A finales de siglo, Ciudad Real ofrecía esta panorámica   A finales de siglo, Ciudad Real ofrecía esta panorámica: la primitiva estación, donde hoy se ubica el Parque de Gasset, una gran parte de la antigua muralla y la iglesia de Santa María destacando sobre el resto del conjunto urbano.
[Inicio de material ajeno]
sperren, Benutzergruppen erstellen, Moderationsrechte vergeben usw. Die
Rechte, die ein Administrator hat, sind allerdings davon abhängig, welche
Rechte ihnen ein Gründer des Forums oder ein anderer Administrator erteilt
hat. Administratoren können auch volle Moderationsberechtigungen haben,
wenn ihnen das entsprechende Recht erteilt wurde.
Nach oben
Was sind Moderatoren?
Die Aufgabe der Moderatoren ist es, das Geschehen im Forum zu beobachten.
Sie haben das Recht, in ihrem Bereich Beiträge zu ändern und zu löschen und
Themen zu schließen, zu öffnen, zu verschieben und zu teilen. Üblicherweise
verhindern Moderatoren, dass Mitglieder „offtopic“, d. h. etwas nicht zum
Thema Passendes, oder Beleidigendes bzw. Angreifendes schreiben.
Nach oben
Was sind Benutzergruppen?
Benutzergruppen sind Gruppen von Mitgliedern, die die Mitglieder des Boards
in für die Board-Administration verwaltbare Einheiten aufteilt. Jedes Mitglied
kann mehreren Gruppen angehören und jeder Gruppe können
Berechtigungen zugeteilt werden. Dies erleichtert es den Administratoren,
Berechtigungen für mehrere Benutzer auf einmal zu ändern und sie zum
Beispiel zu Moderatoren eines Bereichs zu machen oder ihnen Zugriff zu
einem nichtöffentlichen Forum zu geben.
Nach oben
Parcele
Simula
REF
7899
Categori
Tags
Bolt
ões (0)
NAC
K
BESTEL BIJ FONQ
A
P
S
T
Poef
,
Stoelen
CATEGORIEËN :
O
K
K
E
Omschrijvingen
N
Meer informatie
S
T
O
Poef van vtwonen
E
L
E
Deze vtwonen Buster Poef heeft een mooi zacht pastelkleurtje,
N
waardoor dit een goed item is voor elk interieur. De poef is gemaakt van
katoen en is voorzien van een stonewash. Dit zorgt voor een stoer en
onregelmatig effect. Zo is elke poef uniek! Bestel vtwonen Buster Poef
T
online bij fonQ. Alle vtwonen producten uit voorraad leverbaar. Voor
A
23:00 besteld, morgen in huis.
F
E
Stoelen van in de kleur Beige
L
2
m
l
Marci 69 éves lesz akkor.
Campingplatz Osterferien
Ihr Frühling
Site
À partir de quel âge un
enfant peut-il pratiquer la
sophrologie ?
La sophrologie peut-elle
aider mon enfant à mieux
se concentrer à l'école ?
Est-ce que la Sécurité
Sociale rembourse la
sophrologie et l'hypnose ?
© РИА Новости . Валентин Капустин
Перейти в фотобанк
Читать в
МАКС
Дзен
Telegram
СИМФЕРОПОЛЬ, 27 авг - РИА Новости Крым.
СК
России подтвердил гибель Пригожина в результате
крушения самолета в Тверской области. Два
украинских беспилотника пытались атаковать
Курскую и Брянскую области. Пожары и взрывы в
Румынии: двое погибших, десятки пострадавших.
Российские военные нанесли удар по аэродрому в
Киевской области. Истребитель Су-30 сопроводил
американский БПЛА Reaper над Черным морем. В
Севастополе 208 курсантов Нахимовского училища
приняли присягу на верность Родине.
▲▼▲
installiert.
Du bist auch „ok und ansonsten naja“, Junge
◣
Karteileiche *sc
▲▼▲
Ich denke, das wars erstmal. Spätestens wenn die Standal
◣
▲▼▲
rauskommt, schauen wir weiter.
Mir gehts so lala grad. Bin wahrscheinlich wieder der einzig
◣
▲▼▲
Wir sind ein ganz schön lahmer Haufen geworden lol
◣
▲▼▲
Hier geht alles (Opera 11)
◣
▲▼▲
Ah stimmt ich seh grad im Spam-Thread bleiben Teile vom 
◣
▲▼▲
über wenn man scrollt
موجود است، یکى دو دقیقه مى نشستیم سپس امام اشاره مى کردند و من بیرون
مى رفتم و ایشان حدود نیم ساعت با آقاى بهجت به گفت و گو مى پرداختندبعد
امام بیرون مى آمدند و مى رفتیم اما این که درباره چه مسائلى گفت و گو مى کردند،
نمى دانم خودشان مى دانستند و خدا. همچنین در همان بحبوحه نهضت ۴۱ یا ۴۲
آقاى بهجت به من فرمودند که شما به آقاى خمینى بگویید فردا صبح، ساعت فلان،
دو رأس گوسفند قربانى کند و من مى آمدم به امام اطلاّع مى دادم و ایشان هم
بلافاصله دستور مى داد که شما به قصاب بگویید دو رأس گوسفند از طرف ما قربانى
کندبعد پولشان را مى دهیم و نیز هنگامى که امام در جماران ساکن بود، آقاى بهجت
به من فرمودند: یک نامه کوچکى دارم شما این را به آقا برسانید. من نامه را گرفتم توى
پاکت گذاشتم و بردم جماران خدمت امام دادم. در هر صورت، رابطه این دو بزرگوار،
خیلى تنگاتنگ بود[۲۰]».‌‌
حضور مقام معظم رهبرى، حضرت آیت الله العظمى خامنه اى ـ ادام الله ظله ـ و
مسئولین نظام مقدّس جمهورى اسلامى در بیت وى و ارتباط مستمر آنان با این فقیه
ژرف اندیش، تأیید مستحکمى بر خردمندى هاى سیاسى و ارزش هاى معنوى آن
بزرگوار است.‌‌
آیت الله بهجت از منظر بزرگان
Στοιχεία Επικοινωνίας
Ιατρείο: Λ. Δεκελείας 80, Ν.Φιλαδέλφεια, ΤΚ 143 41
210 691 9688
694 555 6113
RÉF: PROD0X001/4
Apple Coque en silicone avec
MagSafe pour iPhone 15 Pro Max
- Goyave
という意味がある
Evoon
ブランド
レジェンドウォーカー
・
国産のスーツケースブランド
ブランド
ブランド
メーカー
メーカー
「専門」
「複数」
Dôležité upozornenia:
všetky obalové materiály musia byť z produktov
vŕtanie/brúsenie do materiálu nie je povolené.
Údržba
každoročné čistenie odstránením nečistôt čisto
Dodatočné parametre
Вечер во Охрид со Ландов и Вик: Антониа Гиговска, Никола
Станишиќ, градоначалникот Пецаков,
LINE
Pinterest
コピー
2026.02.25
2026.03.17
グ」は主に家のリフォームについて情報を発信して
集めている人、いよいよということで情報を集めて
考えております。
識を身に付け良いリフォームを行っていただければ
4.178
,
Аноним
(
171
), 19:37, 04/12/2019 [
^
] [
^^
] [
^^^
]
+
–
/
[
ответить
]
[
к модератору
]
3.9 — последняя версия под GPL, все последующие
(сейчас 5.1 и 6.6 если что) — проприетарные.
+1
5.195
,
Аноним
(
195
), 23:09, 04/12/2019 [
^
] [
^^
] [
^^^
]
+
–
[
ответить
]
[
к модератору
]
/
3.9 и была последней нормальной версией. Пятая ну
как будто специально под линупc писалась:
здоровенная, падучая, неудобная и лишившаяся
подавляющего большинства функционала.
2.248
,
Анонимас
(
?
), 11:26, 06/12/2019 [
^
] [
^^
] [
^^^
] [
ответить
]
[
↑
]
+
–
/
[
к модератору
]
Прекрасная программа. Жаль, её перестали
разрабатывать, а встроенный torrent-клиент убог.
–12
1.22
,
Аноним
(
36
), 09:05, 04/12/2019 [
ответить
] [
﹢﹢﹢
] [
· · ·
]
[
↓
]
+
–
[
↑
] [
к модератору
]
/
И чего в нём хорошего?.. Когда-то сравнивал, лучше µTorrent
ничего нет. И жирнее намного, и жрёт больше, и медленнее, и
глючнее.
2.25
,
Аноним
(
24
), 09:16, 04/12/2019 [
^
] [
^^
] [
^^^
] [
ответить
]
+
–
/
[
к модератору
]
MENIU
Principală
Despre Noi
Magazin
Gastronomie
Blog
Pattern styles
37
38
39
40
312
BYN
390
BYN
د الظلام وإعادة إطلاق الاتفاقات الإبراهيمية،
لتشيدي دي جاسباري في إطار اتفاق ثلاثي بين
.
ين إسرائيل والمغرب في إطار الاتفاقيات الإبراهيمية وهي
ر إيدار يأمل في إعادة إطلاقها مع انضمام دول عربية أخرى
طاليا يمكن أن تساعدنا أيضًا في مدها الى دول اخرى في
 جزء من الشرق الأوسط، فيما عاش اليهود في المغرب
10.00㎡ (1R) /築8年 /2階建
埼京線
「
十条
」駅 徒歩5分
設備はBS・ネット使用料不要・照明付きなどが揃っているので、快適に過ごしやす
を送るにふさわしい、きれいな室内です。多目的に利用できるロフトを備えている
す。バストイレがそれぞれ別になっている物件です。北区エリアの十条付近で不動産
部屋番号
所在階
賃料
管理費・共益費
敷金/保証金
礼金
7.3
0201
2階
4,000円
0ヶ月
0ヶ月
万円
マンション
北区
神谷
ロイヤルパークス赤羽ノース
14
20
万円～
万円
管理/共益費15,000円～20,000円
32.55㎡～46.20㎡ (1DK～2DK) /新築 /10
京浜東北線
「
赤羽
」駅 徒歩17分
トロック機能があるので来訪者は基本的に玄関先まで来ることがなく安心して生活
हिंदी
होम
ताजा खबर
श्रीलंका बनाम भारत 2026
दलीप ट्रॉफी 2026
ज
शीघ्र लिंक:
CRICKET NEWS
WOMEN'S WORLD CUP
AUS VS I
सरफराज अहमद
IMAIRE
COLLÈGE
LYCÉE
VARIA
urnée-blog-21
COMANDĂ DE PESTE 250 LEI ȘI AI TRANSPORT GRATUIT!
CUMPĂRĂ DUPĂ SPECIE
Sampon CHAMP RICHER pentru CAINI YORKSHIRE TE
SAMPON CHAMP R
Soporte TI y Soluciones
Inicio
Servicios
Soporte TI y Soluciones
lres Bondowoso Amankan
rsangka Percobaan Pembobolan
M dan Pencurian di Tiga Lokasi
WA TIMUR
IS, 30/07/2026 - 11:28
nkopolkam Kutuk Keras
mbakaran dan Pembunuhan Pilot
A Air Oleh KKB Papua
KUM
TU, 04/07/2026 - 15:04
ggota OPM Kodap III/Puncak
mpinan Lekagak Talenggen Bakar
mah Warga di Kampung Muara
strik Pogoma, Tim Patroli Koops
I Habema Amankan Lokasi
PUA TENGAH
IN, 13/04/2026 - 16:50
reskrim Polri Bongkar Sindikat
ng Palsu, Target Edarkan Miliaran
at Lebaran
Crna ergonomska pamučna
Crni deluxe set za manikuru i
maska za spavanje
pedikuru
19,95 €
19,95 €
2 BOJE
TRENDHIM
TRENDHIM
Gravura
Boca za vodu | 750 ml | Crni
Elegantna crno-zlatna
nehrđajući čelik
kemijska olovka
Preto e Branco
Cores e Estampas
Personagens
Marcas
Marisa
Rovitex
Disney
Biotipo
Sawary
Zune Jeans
También fue muy positiva para la ciudad la etapa de gobierno civil de don Agustín Salido. Sobre todo porque acometió una de las obras de que Ciudad Real estaba más necesitada: la desecación de las lagunas de Terreros, foco infeccioso que originaba cada verano temibles epidemias que causaban gran mortandad entre la población, especialmente de niños y ancianos. El 26 de enero de 1868 el gobernador arrojaba la primera espuerta de tierra a la que se llamaba el Terrero grande. Con este acto simbólico comenzaban las obras. El 16 de febrero llegaba a las lagunas la locomotora «Miguel de Cervantes» arrastrando el primer tren de tierra. En el mes de junio siguiente, había desaparecido por completo el agua de las lagunas y el 24 de julio el tren llevaba el último cargamento de tierra a la lagunilla La Longuera. Dos días después, los miembros del Ayuntamiento acompañan, «triunfante y engalanada» como dice la prensa, a la locomotora «Cervantes» hasta la estación de Badajoz. Las fiestas que se celebraron y el eco que tuvo en la prensa muestran la importancia de aquel culminado proyecto, imprescindible como medida sanitaria que desde muchos años atrás se solicitaba. Aunque de pésima calidad, consideramos oportuno reproducir algunos de los versos que en el apéndice al libro de Sebastián de Almenara Compendio de la historia de Ciudad Real, publicado en 1870, se dedican a este acontecimiento:

«¡Los terribles Terreros,

que a los doctores y sepultureros

no dejaban momento de reposo!

El nombre pavoroso

de Terrero aterraba

y a los propios y extraños espantaba.

La capitalidad ya vacilante

se afianzó constante

desque la real persona

nos visitó y contempló a la Patrona

de nuestro regio Prado,

y de propio grado

en nuestra cofradía

hace inscribir su nombre en aquel día.

Ejemplo que seguido

por el gobernador señor Salido,

ya sin temer zozobras,

entre otras varias obras,

que llevó de proyecto,

declaró guerra cruda

al Terrero fatal, y sin sosiego

tomó la empresa de dejarle ciego.

(....)

El tétrico Terrero

trocado vemos en jardín ameno.

Cántese eternamente

hecho tan eminente.

Y el pueblo y municipio

celebran tanto bien desde el principio!»

Había ciertamente más entusiasmo que dotes literarias en el autor de tales ripios, pero es un vivo testimonio popular de un hito en el bienestar social de la ciudad.

Uno de los símbolos del progreso: el ferrocarril   Uno de los símbolos del progreso: el ferrocarril. Este cuadro, hoy en el despacho del Alcalde, recuerda la llegada del ferrocarril a Ciudad Real en 1861.